11. The simulation system of claim 5, wherein the biological model comprises at least one of pancreas model block expressing the pancreatic functions, insulin kinetics model block expressing functions of insulin kinetics, and peripheral tissue model block expressing the functions of peripheral tissues.

12. The simulation system of claim 1, wherein the biological model block further comprises pancreas model block expressing the pancreatic functions, insulin kinetics model block expressing functions of insulin kinetics, and peripheral tissue model block expressing the functions of peripheral tissues, and the hepatic metabolism model block is a model of three inputs and two outputs, receiving glucose from digestive tract, blood glucose, and insulin secretion from pancreas model block, and issuing net glucose release from liver and insulin concentration.

13. The simulation system of claim 2, wherein the biological model block further comprises pancreas model block expressing the pancreatic functions, insulin kinetics model block expressing functions of insulin kinetics, and peripheral tissue model block expressing the functions of peripheral tissues, and the hepatic metabolism model block is a model of three inputs and two outputs, receiving glucose from digestive tract, blood glucose, and insulin secretion from pancreas model block, and issuing net glucose release from liver and insulin concentration.

14. The simulation system of claim 3, wherein the biological model block further comprises pancreas model block expressing the pancreatic functions, insulin kinetics model block expressing functions of insulin kinetics, and peripheral tissue model block expressing the functions of peripheral tissues, and the hepatic metabolism model block is a model of three inputs and two outputs, receiving glucose from digestive tract, blood glucose, and insulin secretion from pancreas model block, and issuing net glucose release from liver and insulin concentration.

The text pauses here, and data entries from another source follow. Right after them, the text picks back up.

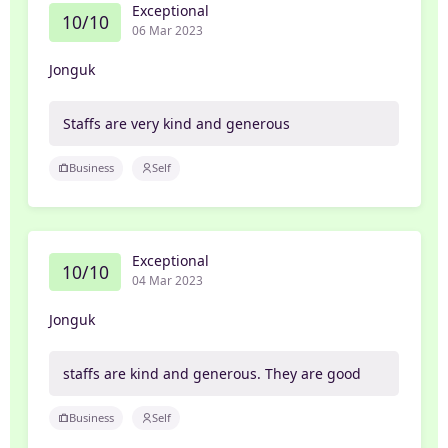
Exceptional
10/10
06 Mar 2023
Jonguk
Staffs are very kind and generous
Business
Self
Exceptional
10/10
04 Mar 2023
Jonguk
staffs are kind and generous. They are good
Business
Self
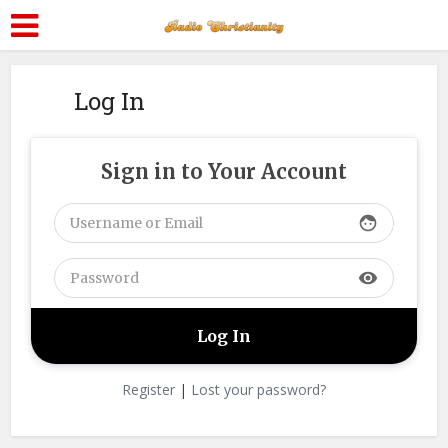
Log In
Sign in to Your Account
face
visibility
Register
|
Lost your password?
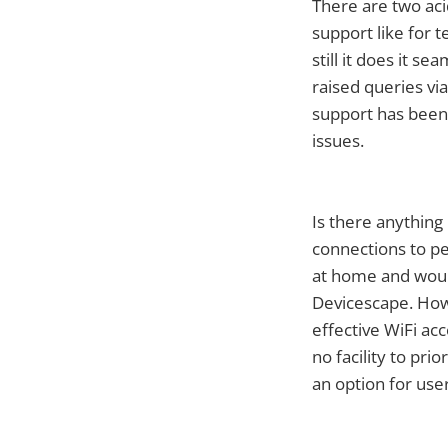
There are two aci
support like for t
still it does it 
raised queries vi
support has been 
issues.
Is there anything
connections to p
at home and woul
Devicescape. How
effective WiFi ac
no facility to pri
an option for use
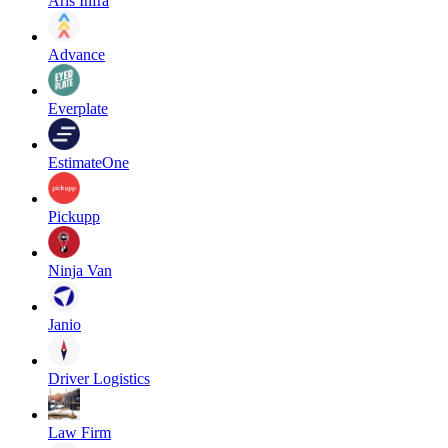
Aris Infra
Advance
Everplate
EstimateOne
Pickupp
Ninja Van
Janio
Driver Logistics
Law Firm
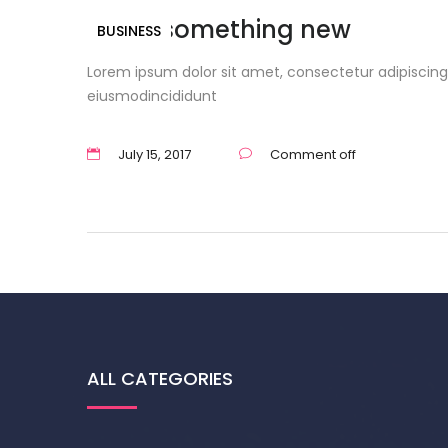
Learn something new
BUSINESS
Lorem ipsum dolor sit amet, consectetur adipiscing 
eiusmodincididunt
July 15, 2017
Comment off
ALL CATEGORIES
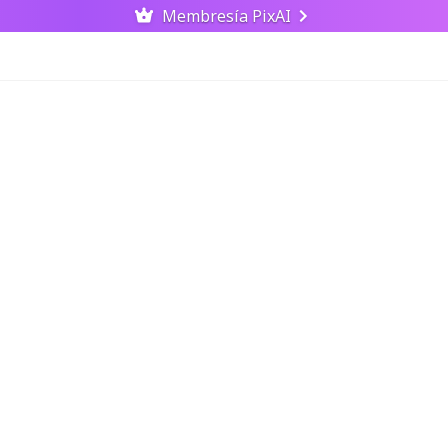
Membresía PixAI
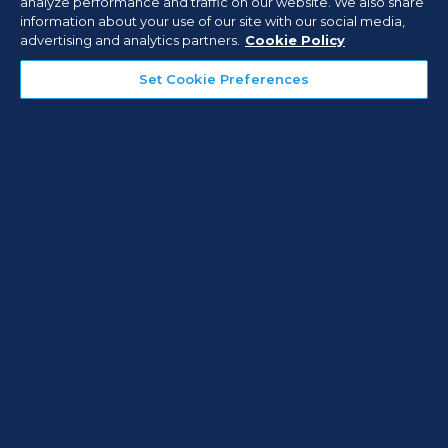
analyze performance and traffic on our website. We also share
information about your use of our site with our social media,
advertising and analytics partners.
Cookie Policy
CASE STUDIES
Set Cookie Preferences
Active Video Monitoring for
Warehouses: Preventing Theft
and Property Damage
Read Case Study
What Our Customers Are
Saying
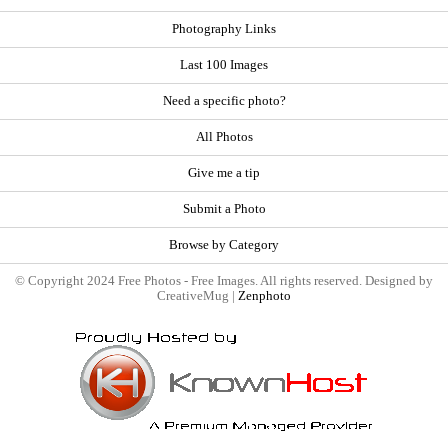
Photography Links
Last 100 Images
Need a specific photo?
All Photos
Give me a tip
Submit a Photo
Browse by Category
© Copyright 2024 Free Photos - Free Images. All rights reserved. Designed by
CreativeMug |
Zenphoto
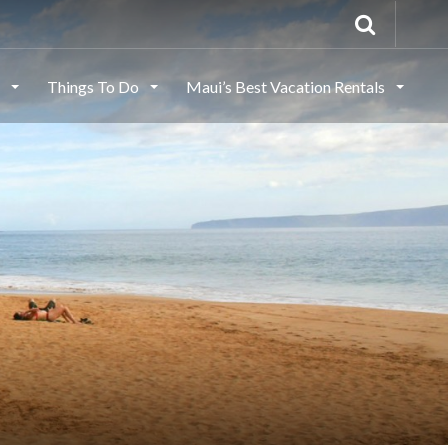
s
Things To Do
Maui’s Best Vacation Rentals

15. The simulation system of claim 5, wherein the biological model block further comprises pancreas model block expressing the pancreatic functions, insulin kinetics model block expressing functions of insulin kinetics, and peripheral tissue model block expressing the functions of peripheral tissues, and the hepatic metabolism model block is a model of three inputs and two outputs, receiving glucose from digestive tract, blood glucose level, and insulin secretion from pancreas model block, and issuing net glucose release from liver and insulin concentration.

16. A recording medium for recording a computer program which enables a computer to function as a simulation system of functions of biological organs, wherein the computer program comprises a program code which operates the computer to function as a hepatic metabolism model block having specified input and output relating to hepatic function, in order to simulate functions of biological organs by using a biological model in which the functions of the biological organs are expressed by mathematical models, and wherein the program code operates the computer to calculate the output value by using measurable status variables of a liver based on input value to the hepatic metabolism model block.

17. The recording medium of claim 16, wherein the biological model expresses the functions of glucose absorption, accumulation and metabolism.

18. The recording medium of claim 16, wherein the biological model expresses the functions of insulin secretion, transportation and action.

19. The recording medium of claim 16, wherein the status variables comprise the hepatic glucose uptake and hepatic glucose release in the hepatic metabolism model block.

20. The recording medium of claim 16, wherein the biological model comprises at least one of pancreas model block expressing the pancreatic functions, insulin kinetics model block expressing functions of insulin kinetics, and peripheral tissue model block expressing the functions of peripheral tissues.